Moving Average Convergence/Divergence (MACD)

Moving Average Convergence/Divergence is the next trend following dynamic indicator. It indicates the correlation between two price Exponential Moving Averages (EMA): fast EMA and slow EMA. In order to clearly show buy/sell opportunities, a Simple Moving Average (SMA) called signal line is plotted on the MACD chart.

Calculation

The MACD is calculate by subtracting the value of the faster EMA from the slower EMA. A dotted SMA (n periods) of the MACD is then plotted on top of the MACD.

MACD = EMA (faster) - EMA (slower)

Signal = SMA (MACD,n)

The MACD proves most effective in wide-swinging trading markets. There are three popular ways to use the MACD: crossovers, overbought/oversold conditions, and divergences.

Crossovers

The basic MACD trading rule is to sell when the MACD falls below its signal line. Similarly, a buy signal occurs when the MACD rises above its signal line. It is also popular to buy/sell when the MACD goes above/below zero.

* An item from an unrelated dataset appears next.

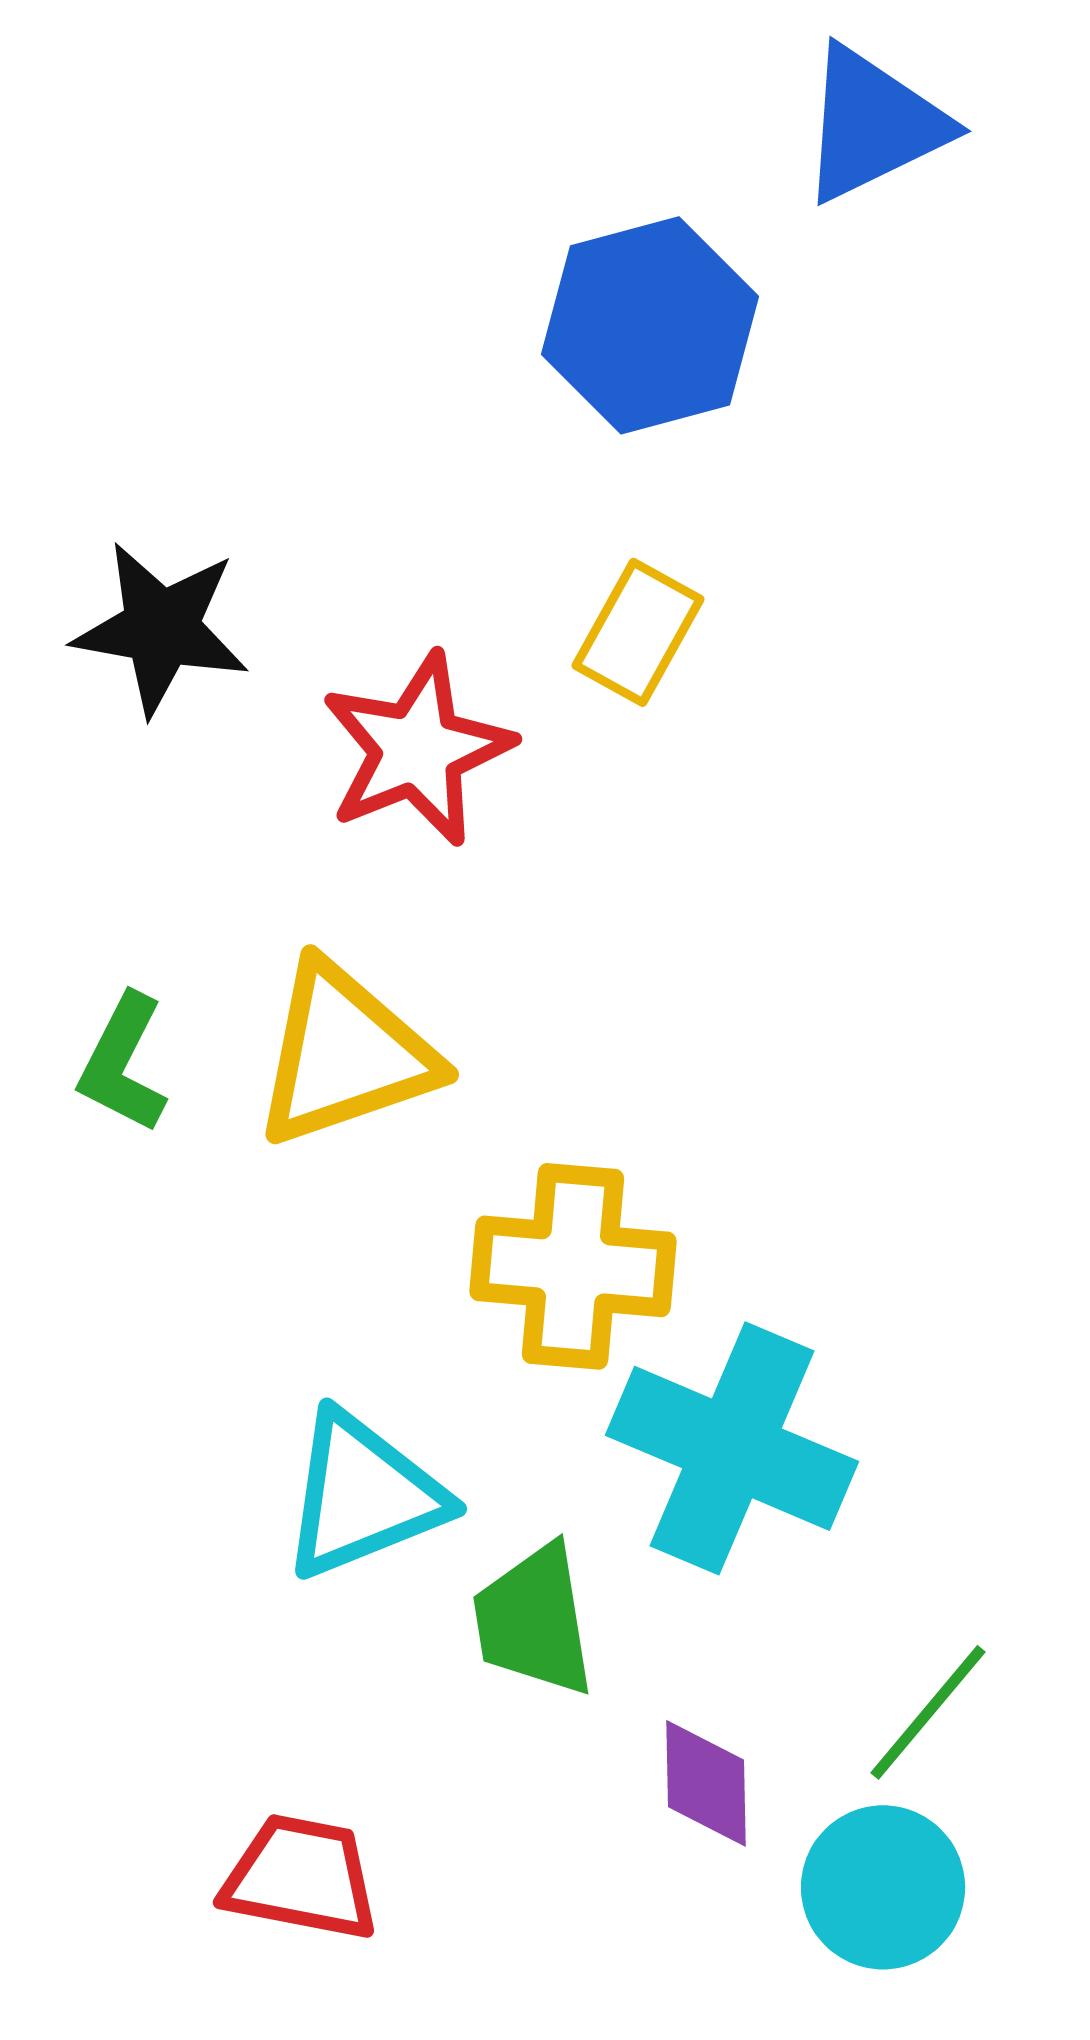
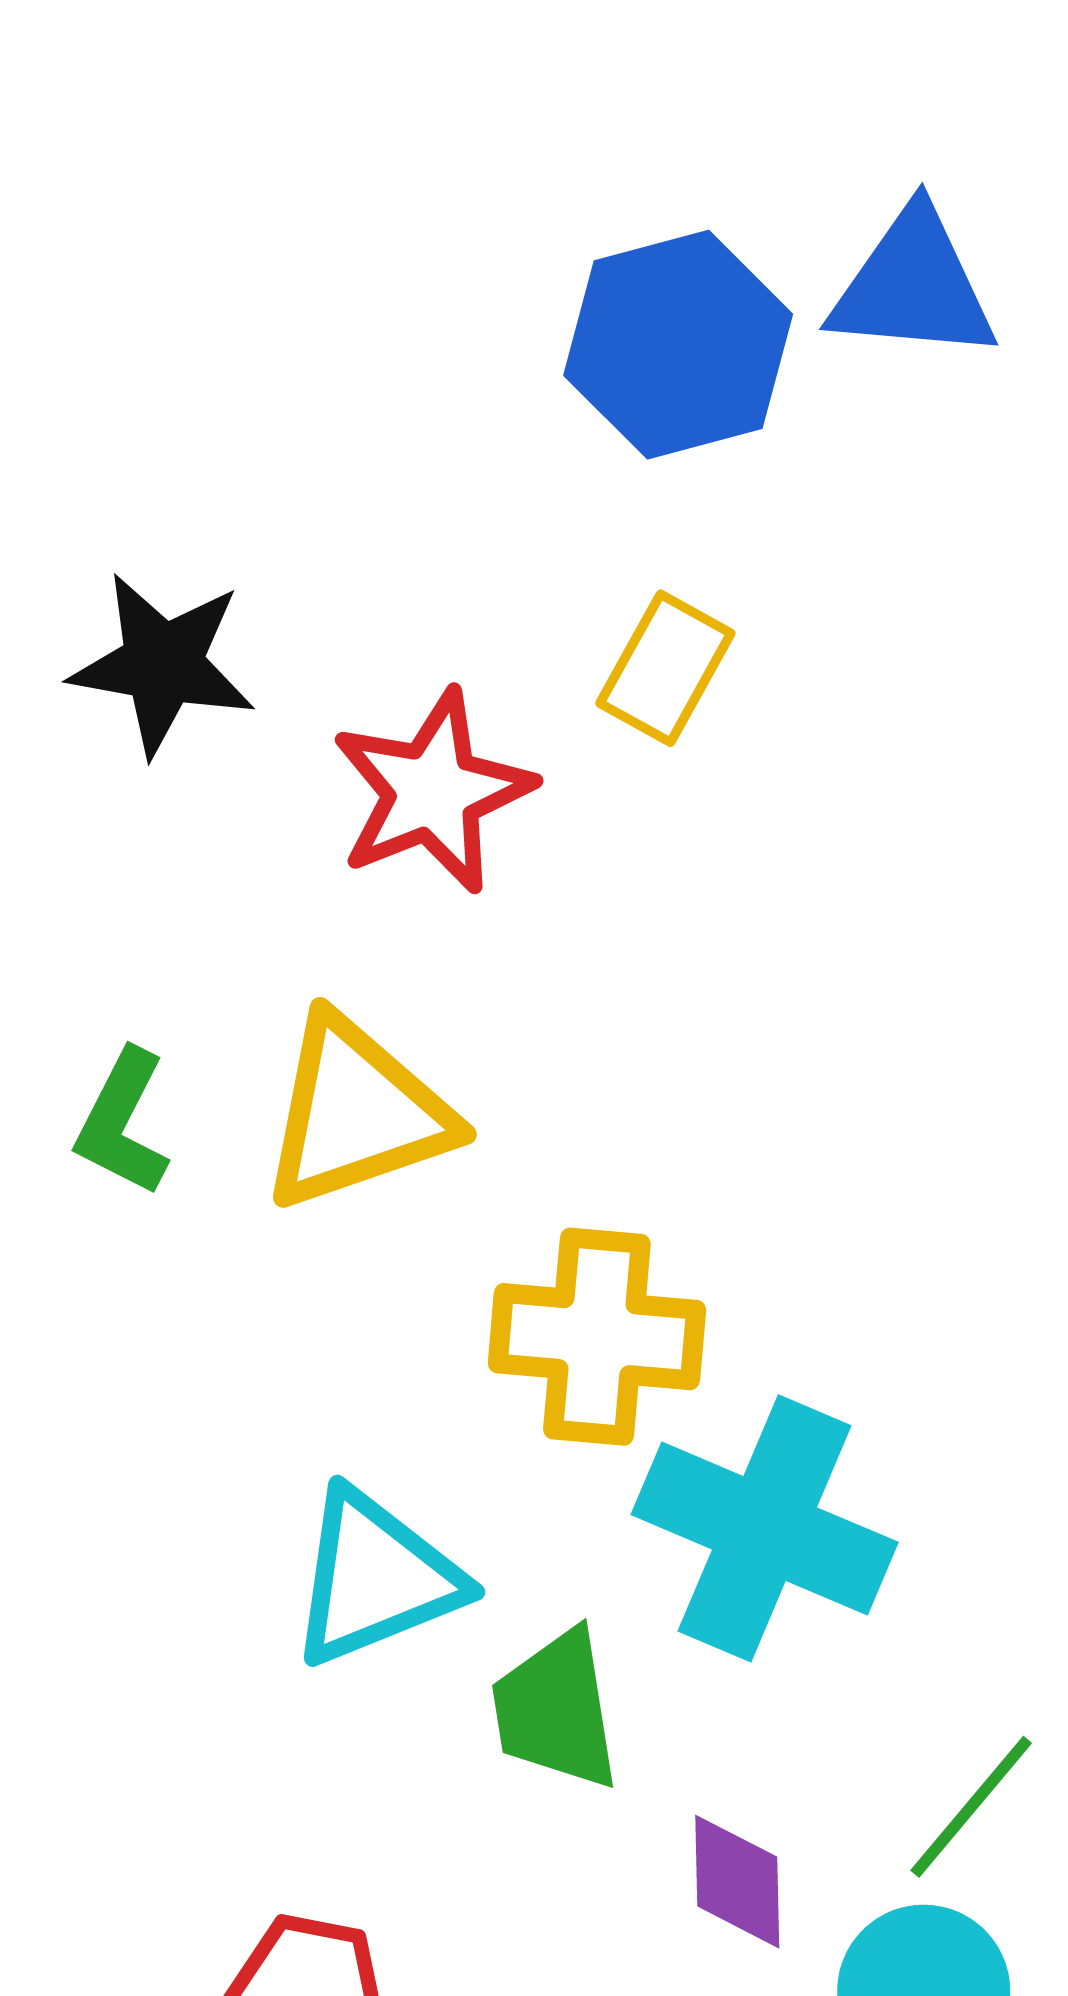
blue triangle: (873, 124) -> (913, 286), moved, turned 31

Overbought/oversold conditions.

The MACD is also useful as an overbought/oversold indicator. When the faster EMA pulls away dramatically from the slower EMA, it is likely that the price is over-extending and will soon return to more realistic levels.

Divergence

An indication that an end to the current trend may be near occurs when the MACD diverges from the price. A bullish divergence occurs when the MACD is making a new high while price fail to reach a new high. A bearish divergence occurs when the MACD is making a new low while the price fail to reach a new low. Both of these divergences are most significant when the occur at relatively overbought/oversold levels.